One key feature of Dynatrace is its ability to continuously monitor every aspect of your applications, services, and infrastructure and to automatically learn all the baseline metrics related to the performance of these components. Dynatrace automatically learns the baseline response times of your applications and services, factoring in variables such as geo-location, browser type, operating system, connection bandwidth, and user actions.
Such multidimensional reference values—for example, all users from New York viewing your application with a Chrome browser on Windows—are collected for all statistically meaningful combinations of these factors. Such intelligent and automatic baselining allows Dynatrace to detect anomalies at a highly granular level and to notify you of problems in real-time. Typical application and service-level anomalies reported by Dynatrace include failure rate increases, response time degradations, and spikes or drops in application traffic. On top of this automatic learning of reference values, Dynatrace allows you to define specific thresholds that specify at what levels deviations above baseline performance are severe enough to generate problem alerts. Keep in mind that these threshold settings only adjust the levels at which Dynatrace alerts you to detected anomalies. These settings don’t affect automatic performance baselining.
There are some use cases for which parameterization of automatic baselining algorithms may be beneficial:
- Set higher thresholds for applications and services that are still in development or are in the testing stage.
- Set lower thresholds for mission-critical services within your infrastructure (where default thresholds may be too tolerant).
Dynatrace distinguishes between an absolute threshold and a relative threshold for the median and the slowest 10 percent of each given metric. As you can see in the example below, the median thresholds for response time degradation are set to 100 ms (absolute) and 50% (relative) above the auto-learned baseline.
The threshold for the slowest 10% of the requests is set to 1,000 ms (absolute) and 10% (relative) above the auto-learned baseline. Dynatrace anomaly detection threshold settings also allow you to specify how many actions per minute should be observed before Dynatrace sends out problem alerts related to anomalies. This setting allows you to disable alerting for low traffic applications and services—baselining and alerting on low traffic applications often leads to unnecessary alerts.
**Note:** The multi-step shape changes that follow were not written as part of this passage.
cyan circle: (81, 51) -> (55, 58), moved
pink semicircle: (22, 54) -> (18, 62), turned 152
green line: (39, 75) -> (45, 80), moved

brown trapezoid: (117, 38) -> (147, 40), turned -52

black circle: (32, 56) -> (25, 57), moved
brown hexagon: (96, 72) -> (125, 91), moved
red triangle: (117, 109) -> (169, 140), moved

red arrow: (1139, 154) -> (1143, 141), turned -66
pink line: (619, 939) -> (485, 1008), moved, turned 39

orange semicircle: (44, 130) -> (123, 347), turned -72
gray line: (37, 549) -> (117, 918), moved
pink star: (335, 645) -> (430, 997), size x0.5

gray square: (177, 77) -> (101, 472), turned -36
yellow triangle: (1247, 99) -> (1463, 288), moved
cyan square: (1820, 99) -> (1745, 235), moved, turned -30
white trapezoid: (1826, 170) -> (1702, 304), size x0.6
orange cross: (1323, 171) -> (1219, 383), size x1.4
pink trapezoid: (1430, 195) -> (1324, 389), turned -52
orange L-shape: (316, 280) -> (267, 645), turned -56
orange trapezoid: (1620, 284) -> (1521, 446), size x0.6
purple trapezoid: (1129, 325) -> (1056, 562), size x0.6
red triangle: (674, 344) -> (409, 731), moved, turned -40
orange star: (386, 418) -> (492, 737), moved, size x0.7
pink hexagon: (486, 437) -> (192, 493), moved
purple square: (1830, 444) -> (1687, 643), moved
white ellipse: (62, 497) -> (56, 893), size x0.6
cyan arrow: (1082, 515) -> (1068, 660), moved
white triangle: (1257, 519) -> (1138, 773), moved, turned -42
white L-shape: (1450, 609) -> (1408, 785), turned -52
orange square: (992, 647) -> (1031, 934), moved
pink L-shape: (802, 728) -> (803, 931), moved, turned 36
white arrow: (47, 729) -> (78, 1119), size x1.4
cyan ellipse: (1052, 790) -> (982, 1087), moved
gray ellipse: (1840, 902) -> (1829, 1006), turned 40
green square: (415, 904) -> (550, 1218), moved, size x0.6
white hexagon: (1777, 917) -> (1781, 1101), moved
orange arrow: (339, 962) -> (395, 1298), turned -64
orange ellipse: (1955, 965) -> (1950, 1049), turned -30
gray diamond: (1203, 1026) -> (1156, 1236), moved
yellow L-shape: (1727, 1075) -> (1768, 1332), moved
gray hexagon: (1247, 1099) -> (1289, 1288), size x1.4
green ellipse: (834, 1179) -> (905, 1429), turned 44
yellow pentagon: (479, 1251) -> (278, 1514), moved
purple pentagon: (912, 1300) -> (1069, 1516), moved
Dynatrace offers anomaly detection thresholds for three types of anomalies: action duration degradation, traffic spikes/drops, and failure rate increases in failure rates, as shown below:
As an alternative to defining thresholds globally across your entire environment, you can disable global settings and instead fine tune threshold settings for individual applications and services using the application- and service-specific settings pages (see the Application setup settings below). To do this, set the Use global anomaly detection settings switch to the Off position and set your custom settings. You can reverse this action anytime to return to globally defined thresholds.
Custom service thresholds work the same way, except that Dynatrace doesn’t alert you to traffic spikes/drops for services.